I live in Addis Ababa in Ethiopia. It used to be a rural area but with the passage of time we have witnessed development, and now you can see big roads and buildings. I live a retired life with my wife. I am president of Addis Ababa's older people’s association and usually busy in these activities. I have a small pension; my children also support me.
I used to be a salesman for a beer company - I spent 21 years of my life there. Later for 14 years, I worked in Addis Ababa Court house.
How did you get involved in campaigning for older people's rights?
In 2004 I participated in a training which focused on the needs and rights of older people. That was an eye-opening session for me. I decided that I will initiate something to raise the voice for the rights of older people.
I discussed this with my friends and we formed an older people's association. When we started doing some activities, we came to know different realities, and soon found out there was a lot to be done. More people were getting involved, and in a very short time, nine more associations were formed in different areas.
Have you ever experienced discrimination because of your age?
I have a few experiences. I remember when we formed the older people's association and we used to visit different offices for advocacy. People used to say, "older people cannot do anything, they are just a burden - we have to focus on the younger generation". This was heart-breaking for us. We were not expecting this. We were of the view that older people do have experience, and this can be utilised in the development and betterment of society.
Tell us about your proudest moments as a campaigner
One of our major asks was that older people should be included in a productive safety net programme. I was very happy when it was decided that older people will be included in these programmes.
During our Age Demands Action (ADA) campaign, we used to meet policy makers and ask for the construction of older people centers. They promised us that, and I am happy to share that construction has already started.
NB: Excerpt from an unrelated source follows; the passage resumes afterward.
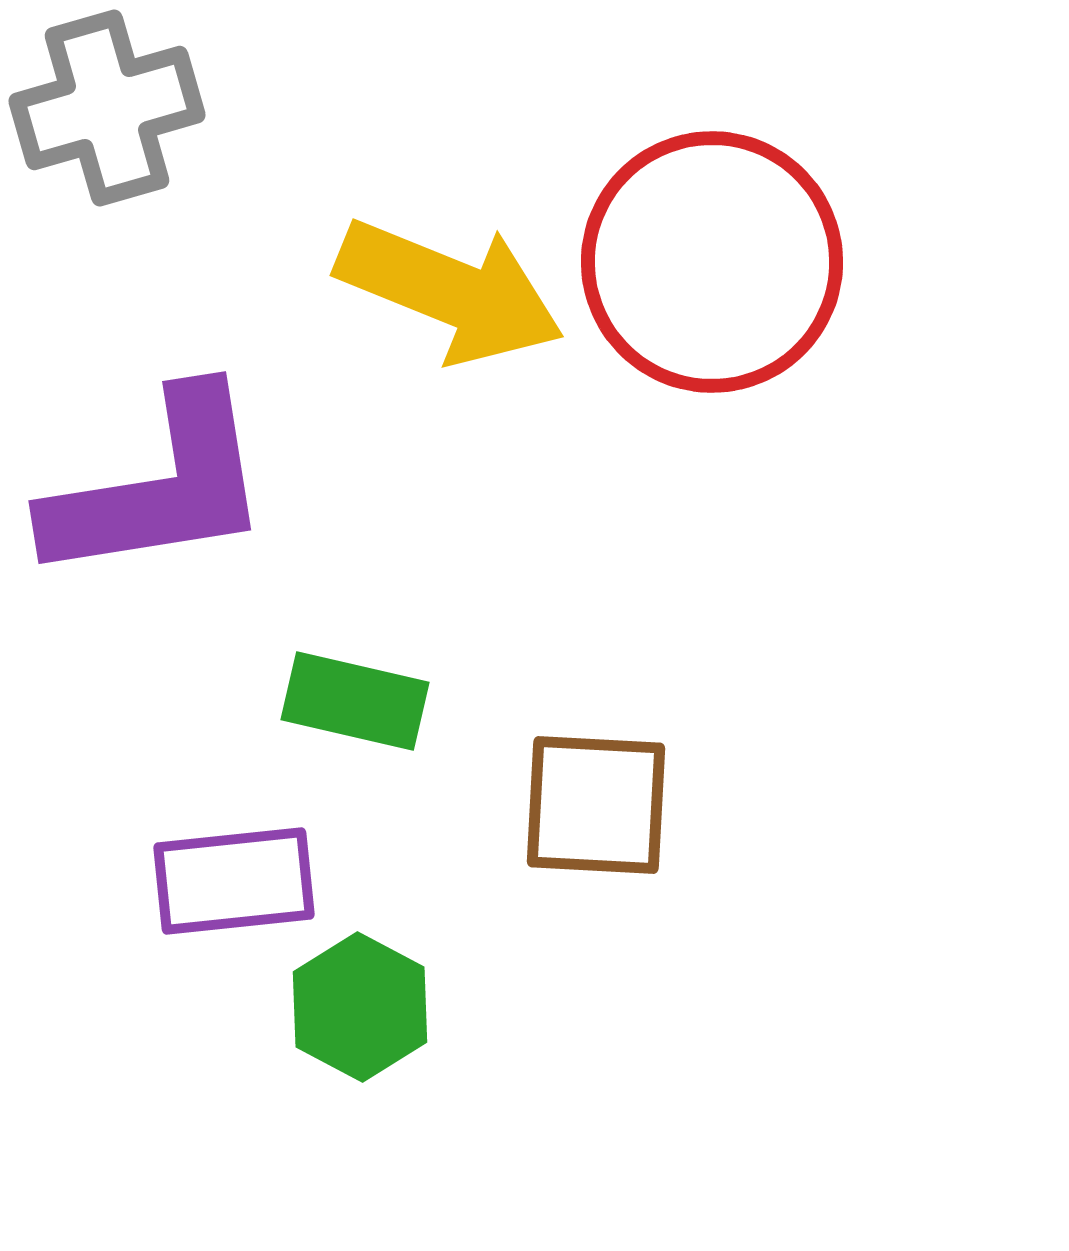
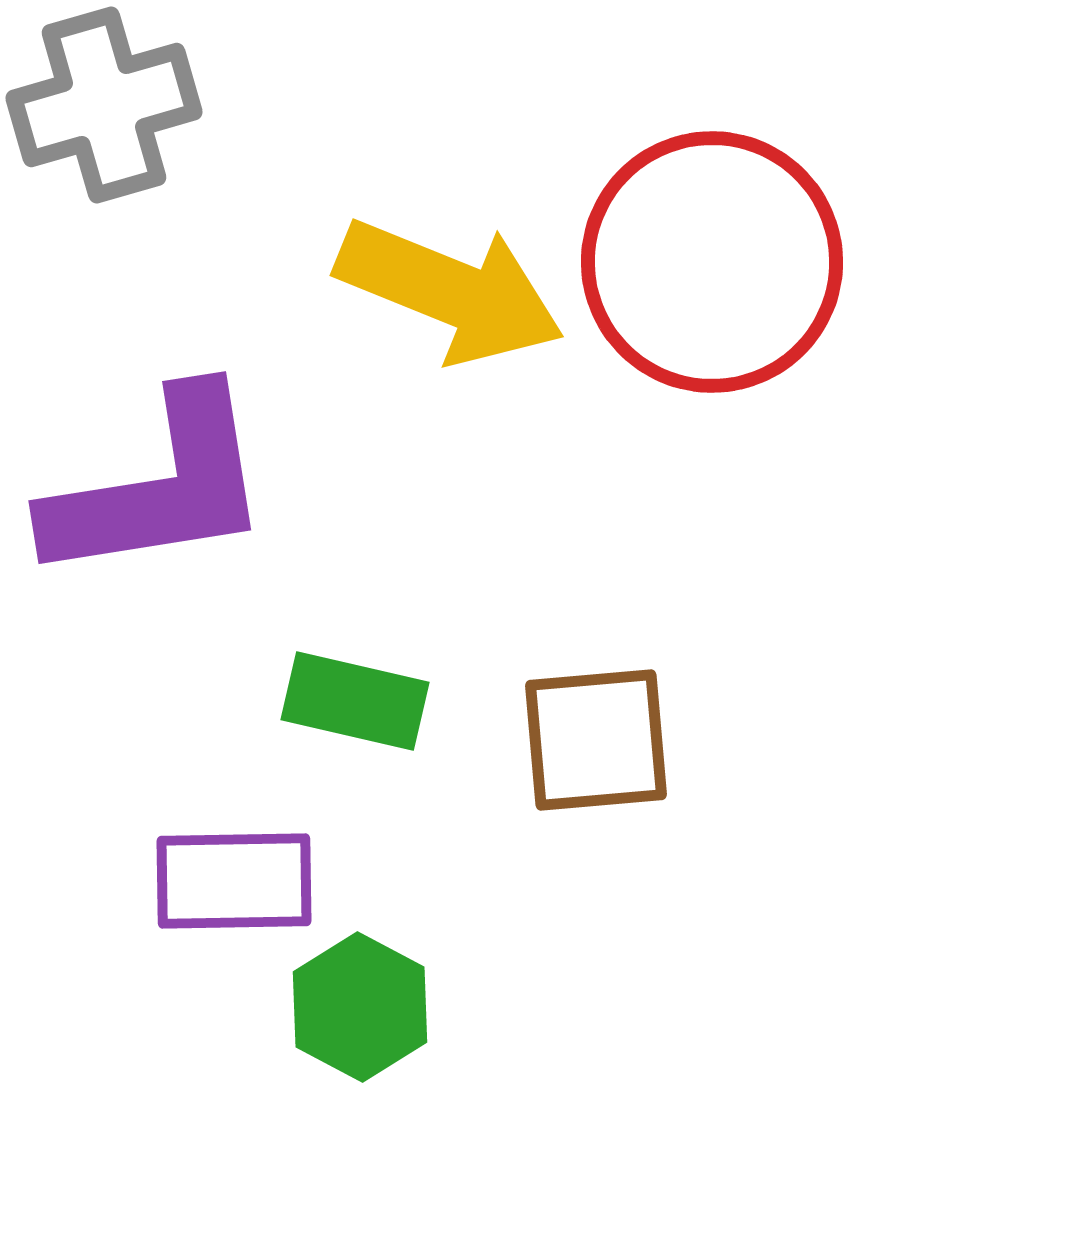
gray cross: moved 3 px left, 3 px up
brown square: moved 65 px up; rotated 8 degrees counterclockwise
purple rectangle: rotated 5 degrees clockwise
Older people used to stand and wait in long queues to get their pension. We met with the policy makers and highlighted this issue. Soon after, they automated the system and now older people are getting the pension straight into their bank accounts. They don't have to stand and wait in long queues any more.
What are you campaigning for right now, and how are you doing it?
The major issues for older people are lack of income security and access to good health care. We are campaigning for this. We want older people to not have financial worries and to have access to good health services. We are meeting policy makers, writing letters to different officials and participating at different forums.
What effect has campaigning had on you as an older person?
I must say my life has changed since I have started campaigning for rights of older people. I feel myself a very lucky person to be talking about older people’s rights. I have gained confidence. In the beginning we were reluctant to talk to policy makers but with the passage of time we gained confidence and now we can easily highlight all our issues with the high-level officials.
The successes also motivated us. Now we campaign more actively because we know that if we are committed to the cause and continue our struggle, we can make an age-friendly world.
What needs to be done to improve the situation further?
There are health facilities but there is shortage of medicines for older people. There are some specific diseases for which older people want medicines but usually they cannot find them at these facilities - due to which they get depressed.
Due to poverty many older people still do not have proper shelter. The government need to address this issue. Older people also want an age-friendly transport system.
Do you have a message for other older people around the world?
We should work together for the international convention on the rights of older people.
With thanks to HelpAge Ethiopia office.